CSU Approved for Two New Bachelor’s Degrees in Cybersecurity
Staff Report From Columbus CEO
Wednesday, October 23rd, 2019
The University System of Georgia Board of Regents recently approved two new bachelor’s degrees to be offered at Columbus State University’s Turner College of Business, pending approval by the Southern Association of Colleges and Schools Commission on Colleges. The new degrees are a bachelor of business administration in cybersecurity management and a bachelor of science in cybersecurity. Both will help train students for the booming cybersecurity industry.
The proposed B.S. in cybersecurity consists of 120 credit-hours, and the B.B.A. degree is 123 credit hours. Students will learn how to protect critical information infrastructures by developing, implementing, and maintaining appropriate cybersecurity policies and practices to help prevent, detect, and eliminate security threats. Graduates will have the opportunity to join the local, state, national, and international cybersecurity workforce as well-qualified professionals.

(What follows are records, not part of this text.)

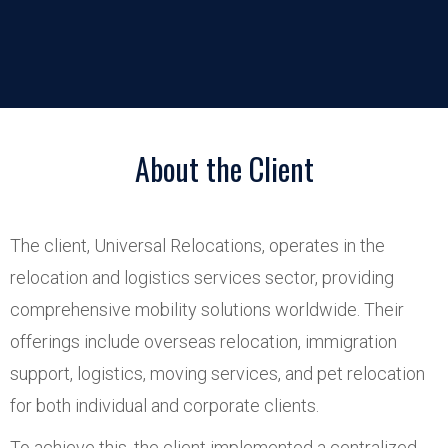
About the Client
The client, Universal Relocations, operates in the
relocation and logistics services sector, providing
comprehensive mobility solutions worldwide. Their
offerings include overseas relocation, immigration
support, logistics, moving services, and pet relocation
for both individual and corporate clients.
To achieve this, the client implemented a centralized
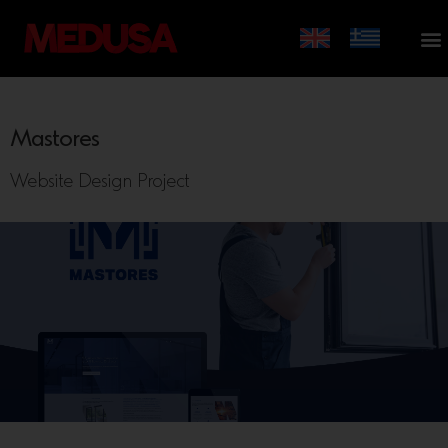
Mastores
Website Design Project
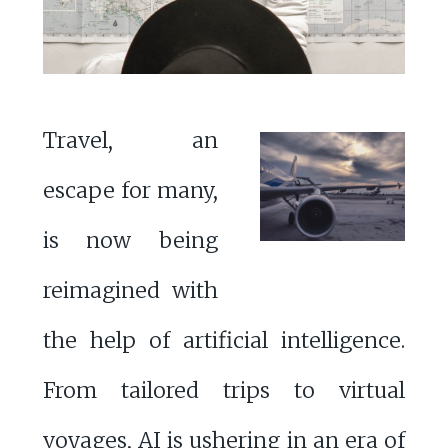
Travel, an
escape for many,
is now being
reimagined with
the help of artificial intelligence.
From tailored trips to virtual
voyages, AI is ushering in an era of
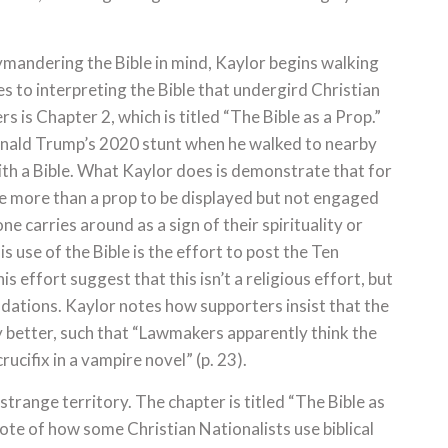
mandering the Bible in mind, Kaylor begins walking
 to interpreting the Bible that undergird Christian
s is Chapter 2, which is titled “The Bible as a Prop.”
Donald Trump’s 2020 stunt when he walked to nearby
ith a Bible. What Kaylor does is demonstrate that for
ttle more than a prop to be displayed but not engaged
one carries around as a sign of their spirituality or
 use of the Bible is the effort to post the Ten
effort suggest that this isn’t a religious effort, but
ndations. Kaylor notes how supporters insist that the
etter, such that “Lawmakers apparently think the
cifix in a vampire novel” (p. 23).
strange territory. The chapter is titled “The Bible as
ote of how some Christian Nationalists use biblical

“The field of cybersecurity touches every aspect of our lives. These degree programs will prepare students to take on leading roles in financial technology, banking, insurance, health care and other industries that deal with data. Graduates from this program will have a significant impact on how we conduct business on a daily basis,” said Dr. Deborah Bordelon, Provost and Executive Vice President.
Dr. Linda Hadley, Dean of the Turner College of Business added that “the demand for effective measures to combat the diverse threats we face from fraud has rapidly increased, and so has the demand for skilled professionals to implement them. These new degree programs were created in direct response to regional employers’ unmet demand for cybersecurity professionals to protect their information and infrastructure.”
Columbus State University is a leader in Cybersecurity education, with a program that was developed within the TSYS School of Computing to meet the needs of the fastest growing area of job growth in America.
CyberSeek, a program of the U.S. National Institute of Standards and Technology, projects that there are more than 314,000 unfilled cybersecurity jobs in the U.S. with 11,377 of those located in the State of Georgia. During a recent visit to CSU, Georgia State Senator John Albers, an Alumnus of Harvard’s Cybersecurity Program, puts the number of unfilled cybersecurity positions in the state much higher at approximately 24,000.
According to the U.S. Bureau of Labor Statistics, cybersecurity employment growth is projected at 28% annually through 2026 – a growth rate that is much faster than average for all other occupations. U.S. News and World Report ranked a career in information security analyst fourth on its list of the ten best technology jobs and 40th out of the 100 best jobs in general for 2019.